4. The mass flow controllers were dialed to the desired setting, and then sent to the GC to
check the calibrations. If they did not hit the expected mole fractions from the GC
calibrations, the gas flow on the mass flow controllers was adjusted. Typically, an
adjustment of more than 5 ml/min was not needed. When the calibrations were in order,
the MFCs were turned off.
5. Tube connections were checked from gas cylinders to mass flow controllers (MFCs),
from the MFCs to the connecting cross, from the cross to the reactor, and from the reactor
to the GC.
6. The argon flow was turned on to 500 ml/min, leaving the CH4 and CO2 off.
7. The two-stage furnace was turned on. The Variacs were set very high initially to the
ramp up to the desired temperature quickly. Then small adjustments were made to keep
the temperature constant at the desired temperature.
8. The CO2 and the CH4 MFCs were dialed on.
50
9. Six GC samples were taken at each condition. Each time the GC took a sample,
temperature was recorded.
10. CH4 and CO2 MFCs were turned off.
11. Furnace was turned off.
12. When the reactor temperature dropped below 200°C, the Ar MFC was turned off.
13. Gas cylinders were closed.
4.1.2 Stoichiometric reforming studies Stoichiometric dry reforming studies were performed over Rh/γ-Al2O3 monolith and Ni catalysts
at space velocities from 7,000-34,000 1/hr and temperatures from 500-590°C. Partial pressures
of the feed gases, controlled by mass flow controllers, were 0.083 atm CH4, 0.083 CO2, and
0.834 atm Ar. Conversion was measured by taking GC samples of the reactor effluent.
Detailed procedure.
1. Insulation pretreatment.
a. The insulating material that was to be used to wrap the Rh/γ-Al2O3 monolith was
placed inside of the empty quartz tube.
b. The reactor was assembled with thermocouples, but no catalyst, as in the baseline
experiments.
c. 200 ml/min air was flowed through the reactor, while the temperature was
increased to 700°C. Air flow was held for 15 minutes at 700°C.
d. The air flow and furnace was shut off and allowed to cool.

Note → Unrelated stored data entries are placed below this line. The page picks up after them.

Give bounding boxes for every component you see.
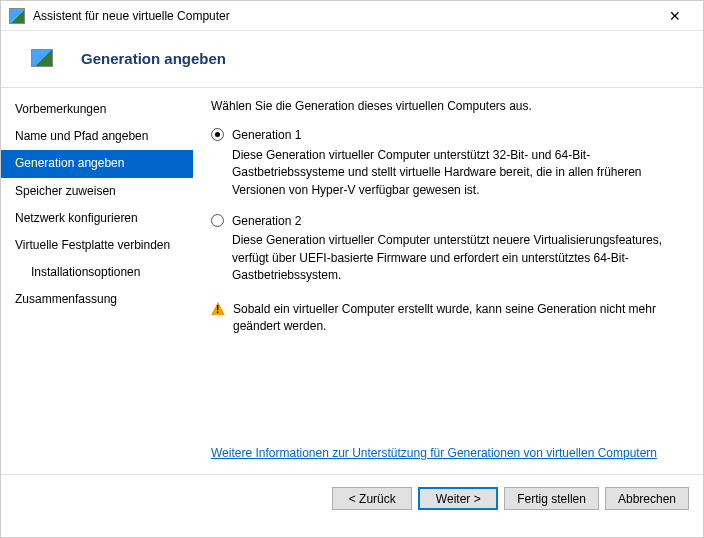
gen2-description: Diese Generation virtueller Computer unt… — [232, 232, 685, 284]
wizard-content: Wählen Sie die Generation dieses virtuel… — [193, 88, 703, 474]
page-title: Generation angeben — [81, 50, 226, 67]
wizard-header: Generation angeben — [1, 31, 703, 88]
app-icon — [9, 8, 25, 24]
step-vorbemerkungen[interactable]: Vorbemerkungen — [1, 96, 193, 123]
titlebar: Assistent für neue virtuelle Computer ✕ — [1, 1, 703, 31]
step-zusammenfassung[interactable]: Zusammenfassung — [1, 286, 193, 313]
wizard-footer: < Zurück Weiter > Fertig stellen Abbrech… — [1, 474, 703, 522]
window-title: Assistent für neue virtuelle Computer — [33, 9, 655, 23]
step-generation[interactable]: Generation angeben — [1, 150, 193, 177]
radio-icon — [211, 128, 224, 141]
warning-text: Sobald ein virtueller Computer erstellt … — [233, 301, 685, 336]
radio-icon — [211, 214, 224, 227]
cancel-button[interactable]: Abbrechen — [605, 487, 689, 510]
wizard-steps-sidebar: Vorbemerkungen Name und Pfad angeben Gen… — [1, 88, 193, 474]
step-netzwerk[interactable]: Netzwerk konfigurieren — [1, 205, 193, 232]
finish-button[interactable]: Fertig stellen — [504, 487, 599, 510]
radio-label: Generation 1 — [232, 127, 301, 144]
radio-generation-1[interactable]: Generation 1 — [211, 127, 685, 144]
back-button[interactable]: < Zurück — [332, 487, 412, 510]
close-button[interactable]: ✕ — [655, 2, 695, 30]
warning-row: Sobald ein virtueller Computer erstellt … — [211, 301, 685, 336]
step-name-pfad[interactable]: Name und Pfad angeben — [1, 123, 193, 150]
gen1-description: Diese Generation virtueller Computer unt… — [232, 147, 685, 199]
warning-icon — [211, 302, 225, 315]
generation-radio-group: Generation 1 Diese Generation virtueller… — [211, 127, 685, 290]
next-button[interactable]: Weiter > — [418, 487, 498, 510]
vm-icon — [31, 49, 53, 67]
step-speicher[interactable]: Speicher zuweisen — [1, 178, 193, 205]
radio-generation-2[interactable]: Generation 2 — [211, 213, 685, 230]
intro-text: Wählen Sie die Generation dieses virtuel… — [211, 98, 685, 115]
radio-label: Generation 2 — [232, 213, 301, 230]
close-icon: ✕ — [669, 8, 681, 24]
step-installationsoptionen[interactable]: Installationsoptionen — [1, 259, 193, 286]
step-festplatte[interactable]: Virtuelle Festplatte verbinden — [1, 232, 193, 259]
info-link[interactable]: Weitere Informationen zur Unterstützung … — [211, 445, 685, 462]
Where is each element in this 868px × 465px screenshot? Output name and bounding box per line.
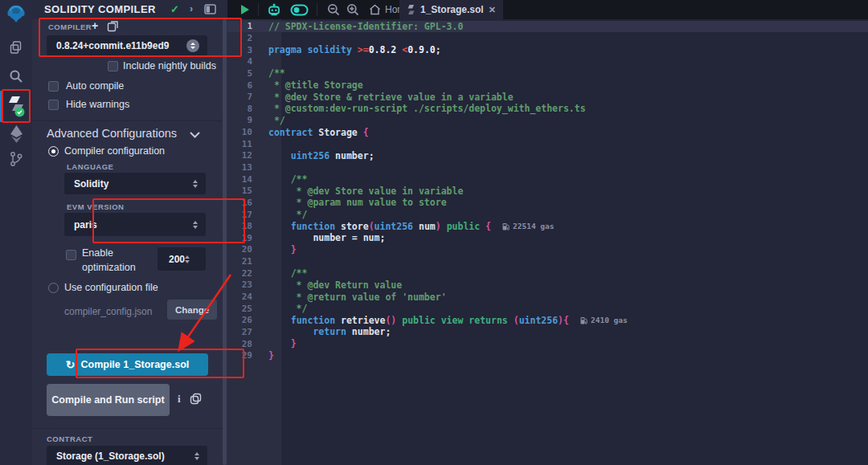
chevron-right-icon[interactable]: › [190,3,193,14]
compiler-version-select[interactable]: 0.8.24+commit.e11b9ed9 [47,35,207,56]
line-number[interactable]: 1 [227,21,267,31]
line-number[interactable]: 27 [227,327,267,337]
line-number[interactable]: 12 [227,150,267,161]
line-number[interactable]: 10 [227,127,267,137]
line-number[interactable]: 8 [227,104,267,114]
code-text: * @dev Store value in variable [268,186,463,197]
code-line[interactable]: 27 return number; [227,326,868,338]
auto-compile-checkbox[interactable] [48,81,59,92]
line-number[interactable]: 9 [227,115,267,125]
line-number[interactable]: 3 [227,45,267,55]
select-stepper-icon [194,452,199,460]
code-line[interactable]: 18 function store(uint256 num) public {2… [227,220,868,232]
code-line[interactable]: 6 * @title Storage [227,80,868,92]
code-line[interactable]: 8 * @custom:dev-run-script ./scripts/dep… [227,103,868,115]
line-number[interactable]: 2 [227,33,267,43]
search-icon[interactable] [0,67,32,85]
deploy-run-icon[interactable] [0,124,32,145]
line-number[interactable]: 26 [227,315,267,325]
gas-estimate-badge: 22514 gas [502,222,554,230]
code-line[interactable]: 19 number = num; [227,232,868,244]
line-number[interactable]: 20 [227,244,267,255]
line-number[interactable]: 28 [227,339,267,349]
code-line[interactable]: 26 function retrieve() public view retur… [227,315,868,327]
language-select[interactable]: Solidity [64,173,206,194]
line-number[interactable]: 29 [227,350,267,361]
code-line[interactable]: 7 * @dev Store & retrieve value in a var… [227,91,868,103]
line-number[interactable]: 14 [227,174,267,185]
code-line[interactable]: 9 */ [227,115,868,127]
code-line[interactable]: 21 [227,255,868,267]
code-line[interactable]: 1// SPDX-License-Identifier: GPL-3.0 [227,21,868,33]
code-line[interactable]: 28 } [227,338,868,350]
code-text: * @dev Store & retrieve value in a varia… [268,92,514,103]
code-line[interactable]: 13 [227,161,868,173]
add-compiler-icon[interactable]: + [92,19,98,32]
line-number[interactable]: 17 [227,210,267,220]
chevron-down-icon[interactable] [190,132,200,138]
code-line[interactable]: 11 [227,138,868,150]
code-line[interactable]: 2 [227,32,868,44]
panel-scrollbar[interactable] [223,19,227,465]
code-line[interactable]: 14 /** [227,173,868,186]
code-line[interactable]: 16 * @param num value to store [227,197,868,209]
change-config-button[interactable]: Change [167,300,217,320]
code-line[interactable]: 12 uint256 number; [227,150,868,162]
line-number[interactable]: 25 [227,304,267,314]
contract-select[interactable]: Storage (1_Storage.sol) [47,446,207,465]
info-icon[interactable]: i [178,393,181,406]
advanced-configurations-title[interactable]: Advanced Configurations [47,127,177,140]
code-line[interactable]: 29} [227,349,868,361]
line-number[interactable]: 13 [227,162,267,173]
git-icon[interactable] [0,149,32,169]
play-icon[interactable] [237,5,253,14]
compiler-config-radio[interactable] [48,146,59,157]
line-number[interactable]: 11 [227,139,267,149]
code-line[interactable]: 15 * @dev Store value in variable [227,185,868,197]
line-number[interactable]: 4 [227,56,267,67]
panel-title: SOLIDITY COMPILER [44,0,156,19]
code-line[interactable]: 5/** [227,67,868,80]
copy-icon[interactable] [190,393,202,405]
code-line[interactable]: 3pragma solidity >=0.8.2 <0.9.0; [227,44,868,56]
tab-1-storage-sol[interactable]: 1_Storage.sol ✕ [399,0,503,19]
line-number[interactable]: 6 [227,80,267,91]
line-number[interactable]: 19 [227,233,267,243]
zoom-in-icon[interactable] [345,3,361,16]
remix-logo[interactable] [0,3,32,26]
compile-button[interactable]: ↻ Compile 1_Storage.sol [47,353,208,376]
code-line[interactable]: 20 } [227,244,868,256]
code-line[interactable]: 22 /** [227,267,868,279]
ai-assistant-icon[interactable] [265,3,283,16]
reload-compiler-icon[interactable] [107,21,119,32]
code-line[interactable]: 17 */ [227,209,868,221]
code-line[interactable]: 4 [227,55,868,67]
compile-and-run-button[interactable]: Compile and Run script [47,384,170,416]
code-editor[interactable]: 1// SPDX-License-Identifier: GPL-3.023pr… [227,19,868,465]
use-config-file-radio[interactable] [48,283,59,293]
line-number[interactable]: 18 [227,221,267,231]
line-number[interactable]: 23 [227,279,267,290]
line-number[interactable]: 7 [227,92,267,102]
zoom-out-icon[interactable] [326,3,342,16]
line-number[interactable]: 24 [227,292,267,302]
code-line[interactable]: 10contract Storage { [227,126,868,138]
line-number[interactable]: 15 [227,186,267,196]
line-number[interactable]: 16 [227,198,267,208]
toggle-icon[interactable] [289,4,309,16]
line-number[interactable]: 22 [227,268,267,279]
code-line[interactable]: 25 */ [227,303,868,315]
line-number[interactable]: 21 [227,256,267,267]
nightly-builds-checkbox[interactable] [108,61,118,71]
close-tab-icon[interactable]: ✕ [489,5,496,15]
optimization-runs-input[interactable]: 200 [158,247,206,271]
code-line[interactable]: 24 * @return value of 'number' [227,291,868,303]
hide-warnings-checkbox[interactable] [48,100,59,110]
solidity-compiler-icon[interactable] [0,92,32,120]
code-line[interactable]: 23 * @dev Return value [227,279,868,292]
evm-version-select[interactable]: paris [64,213,206,236]
enable-optimization-checkbox[interactable] [66,250,76,260]
file-explorer-icon[interactable] [0,39,32,56]
line-number[interactable]: 5 [227,68,267,79]
split-panel-icon[interactable] [204,4,217,15]
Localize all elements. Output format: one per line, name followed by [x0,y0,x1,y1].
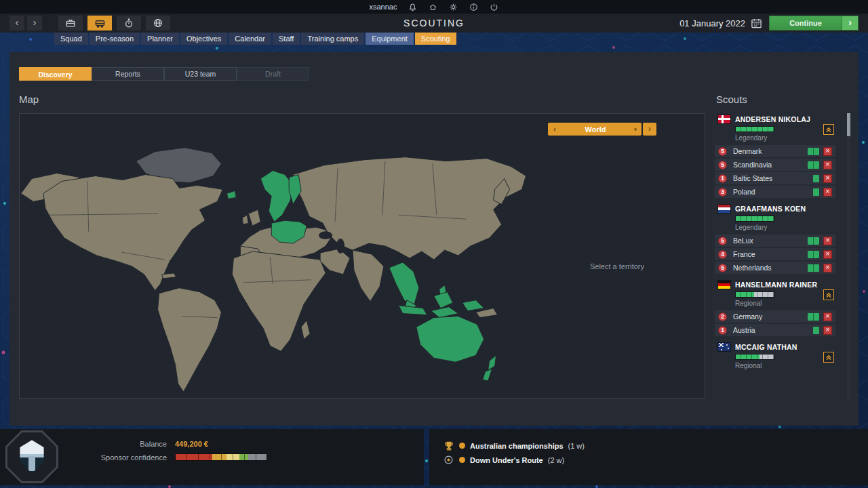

e. The pre-treated insulation was removed from the empty tube and wrapped around
the Rh/γ-Al2O3 monolith to the appropriate 0.75” diameter.
51
2. The MFCs were plugged in to warm up; the local setpoints on the units were checked to
be set at zero ml/min of outlet flow.
a. After 30 minutes of warming up, the valves at the gas cylinders were opened to
provide a pressure of about 25 psi to the MFCs while leaving the MFC flow
dialed off.
3. GC calibration.
a. The calibration gas cylinder was connected to a spare mass flow controller or
rotometer, which sent pure calibration gas with known concentrations of H2, CO,
CH4, and CO2 into the GC. Calibrations and retention times were checked.
4. Reactor assembly.
a. The catalyst was placed inside of the quartz tube so that the tube was centered in
the furnace and the front end of the monolith was 47 cm downstream in the
furnace.
b. Thermocouples were inserted through the tiny holes in the end caps and were fed
through until they protruded out of the fittings. Then, the ends of the
thermocouples were pushed through the center channel of the blank monoliths so
that they protruded 1 cm out from the end.
c. The blank monoliths (containing thermocouples) were placed inside of the quartz
tube, and the Ultra-Torr fittings were sealed.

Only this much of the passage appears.